Oberster Gerichtshof bestätigt automatische US-Staatsbürgerschaft bei Geburt in den USA
Kinder, die in den USA geboren werden, erhalten automatisch die US-Staatsbürgerschaft. Präsident Trump hatte versucht, das in der Verfassung verankerte Recht einzuschränken und scheiterte nun vor dem Obersten Gerichtshof, meldet der Deutschlandfunk. Die Richter hätten ihr Urteil mit der Entstehungsgeschichte des 14. Verfassungszusatzes und einem Grundsatzurteil des Supreme Court aus dem Jahr 1898 begründet. Im 14. Verfassungszusatz heiße es: „Alle Personen, die in den Vereinigten Staaten geboren oder eingebürgert sind und deren Gerichtsbarkeit unterstehen, sind Bürger der Vereinigten Staaten.“ Zudem hätten die Richter betont, dass Begriffe wie „rechtmäßig“ oder „vorübergehend“, auf die sich Trump in seiner Anordnung zur Änderung des Geburtsrechts gestützt habe, im Verfassungstext gar nicht vorkämen.

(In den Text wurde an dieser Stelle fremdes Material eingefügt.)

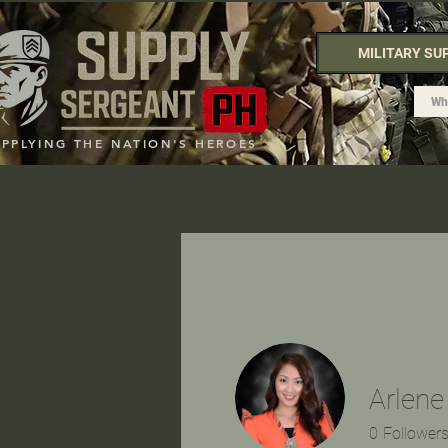
MILITARY SU
UPPLYING THE NATION'S HEROES
Arlene
0
Follower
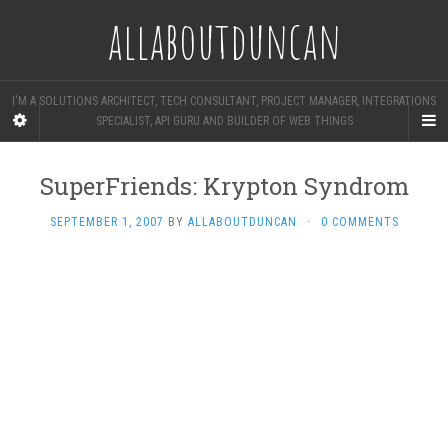
allaboutduncan
I'M A SOLUTIONS ARCHITECT, TECH CONSULTANT, PROJECT MANAGER, INTEGRATIONS
SPECIALIST, API GURU AND BUILDER OF WEB THINGS
SuperFriends: Krypton Syndrom
SEPTEMBER 1, 2007
BY
ALLABOUTDUNCAN
·
0 COMMENTS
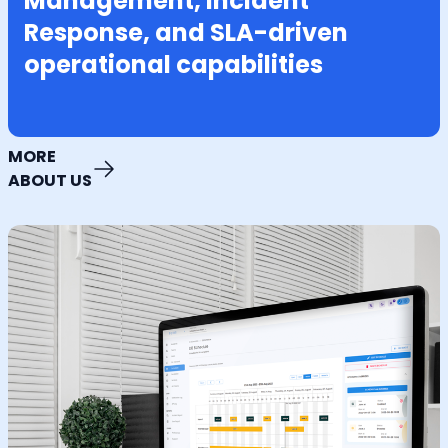
Management, Incident
Response, and SLA-driven
operational capabilities
MORE
ABOUT US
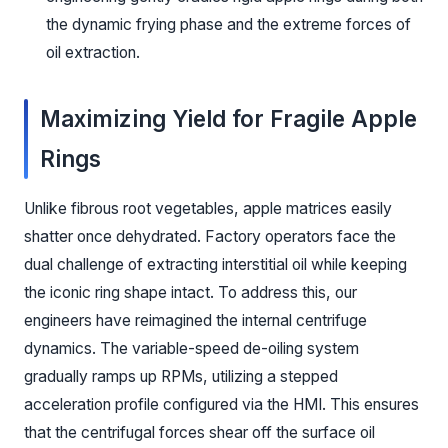
the dynamic frying phase and the extreme forces of
oil extraction.
Maximizing Yield for Fragile Apple
Rings
Unlike fibrous root vegetables, apple matrices easily
shatter once dehydrated. Factory operators face the
dual challenge of extracting interstitial oil while keeping
the iconic ring shape intact. To address this, our
engineers have reimagined the internal centrifuge
dynamics. The variable-speed de-oiling system
gradually ramps up RPMs, utilizing a stepped
acceleration profile configured via the HMI. This ensures
that the centrifugal forces shear off the surface oil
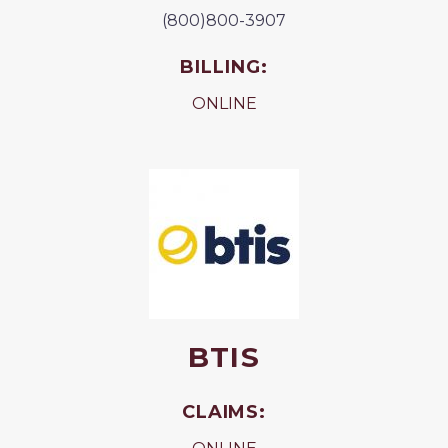
(800)800-3907
BILLING:
ONLINE
BTIS
CLAIMS:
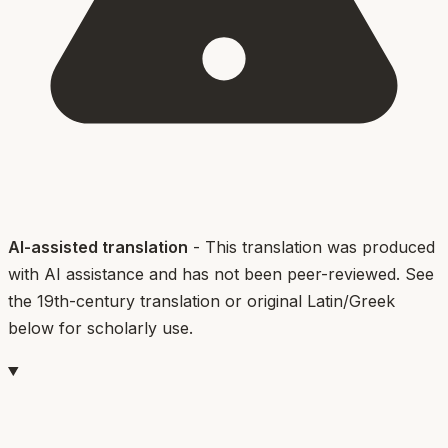
AI-assisted translation
- This translation was produced
with AI assistance and has not been peer-reviewed. See
the 19th-century translation or original Latin/Greek
below for scholarly use.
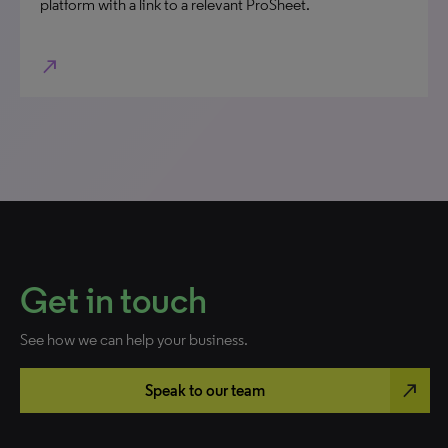
platform with a link to a relevant ProSheet.
north_east
Get in touch
See how we can help your business.
north_east
Speak to our team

Supreme Court billigt Ausschluss von sogenannten Transgender-Athletinnen
Der Oberste Gerichtshof billigte die Gesetze zweier Bundesstaaten, durch die sogenannte Transgender-Mädchen und -Frauen, die eigentlich biologische Männer sind, der Beitritt zu weiblichen Sportmannschaften an Schulen und Universitäten verboten wird, meldet der Deutschlandfunk. Nach Ansicht der Richter würden die Verbote in Idaho und West Virginia weder gegen die Verfassung noch gegen ein Bundesgesetz verstoßen, das Geschlechterdiskriminierung im Bildungswesen verbietet.
Bundesregierung will jetzt Zuckersteuer statt Zuckerabgabe
Die Bundesregierung will statt einer Abgabe nun doch eine Zuckersteuer auf Getränke wie Limonaden und Colas erheben, meldet n-tv. Das habe die "Welt" berichtet. Ein entsprechender Gesetzentwurf werde federführend im Finanzministerium von Lars Klingbeil ausgearbeitet, nicht mehr im Gesundheitsministerium von Ressortchefin Nina Warken, hieß es weiter. Der Entwurf solle bereits Anfang kommender Woche vom Kabinett verabschiedet werden. Der Grund für den Schwenk seien verfassungsrechtliche Bedenken, habe die "Welt" unter Berufung auf Regierungskreise berichtet. Sowohl Gesundheits- als auch Finanzministerium wollten sich zu dem Bericht nicht äußern.
Urteil: Russischer Sender RT bleibt in Deutschland verboten
Das Berliner Verwaltungsgericht hat das Verbot des deutschsprachigen Fernsehprogramms von Russia Today durch die Medienanstalt Berlin-Brandenburg für rechtmäßig erklärt, meldet die Welt. Es habe eine Klage der russischen RT DE Productions GmbH abgewiesen.
Merz WM-Kommentar war angeblich eine Panne
Der viel kritisierte Kommentar von Bundeskanzler Friedrich Merz (CDU) zum WM-Aus der deutschen Fußball-Nationalmannschaft soll angeblich eine Kommunikationspanne gewesen sein. Bei der auf X gesendeten Nachricht hätte es einen „Abstimmungsfehler“ gegeben, habe es am Abend aus Regierungskreisen geheißen.